“Halk onu istiyor”
“Anketlerde en çok oyu o alıyor”
Buna benzer bisürü tümce yazabilirim ama siz ne demek istediğimi anladınız. Senaryo çok kolay gibi gözükse de esasında karmaşık yada satranç gibi. Satranç gibiden neyi kastediyorum, anlık hareketler dediğiniz yada sandığınız şeyler, esasında çok önceden planlanmış ama bunu hepsini gördükten sonra çözümleyebiliyorsunuz.
Önce daha önce de olduğu gibi ve Ethem Sancak’ın dediği gibi ABD Recep Tayyip Erdoğan ve beraberinde AKP’yi çok önceden hazırlıyor.
- Recep Tayyip Erdoğan’ın belediye başkanı olması için çok basit bir plan yapılıyor. CHP, SHP ve DSP sosyal demokrasi ve demokratik sol adına 3 adayla yarışa giriyor ve kimsenin hesaplamadığı Erdoğan belediye başkanı seçiliyor.
- Erdoğan Siirt’te okuduğu bir şiir yüzünden mahkum oluyor ve belediye başkanlığı görevinden alınıp, hapse konuluyor.
- Erdoğan hapse girince bütün gözler o tarafa çevriliyor ve sol dahil düşünce özgürlüğü nakaratlarıyla Erdoğan’ı destekliyor.
- Erdoğan hapiste kral gibi yaşıyor ve yeni parti çalışmalarına başlıyor.
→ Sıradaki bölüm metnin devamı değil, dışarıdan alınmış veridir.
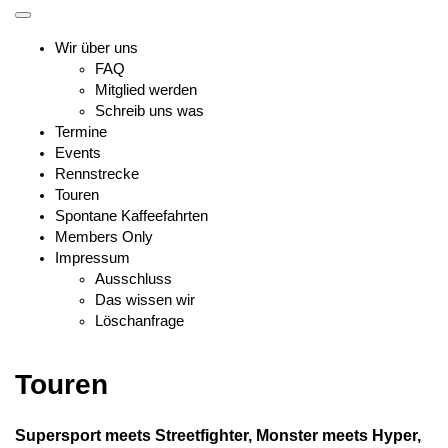
Skip
Toggle
to
mobile
Wir über uns
content
menu
FAQ
Mitglied werden
Schreib uns was
Termine
Events
Rennstrecke
Touren
Spontane Kaffeefahrten
Members Only
Impressum
Ausschluss
Das wissen wir
Löschanfrage
Touren
Supersport meets Streetfighter, Monster meets Hyper,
Hapse girmesindeki amaç basın özgürlüğüyle beraber Necmettin Erbakan’dan daha çok konuşulur noktaya gelmesi ve bunu başarıyorlar.
- İlk olarak Erbakan’ı kongreyle devirmek planı uygulanıyor ama Erdoğan kazanamayacağı seçime girmeyeceğinden Abdullah Gül, Recai Kutan karşısında aday oluyor ancak çok oy almasına karşın kaybediyor.
- O tarihlerde Erbakan siyasi yasaklı duruma geldi ve ayrıca Kayıp Trilyon Davası’ndan mahkum oldu ve bir anlamda itibar kaybetti.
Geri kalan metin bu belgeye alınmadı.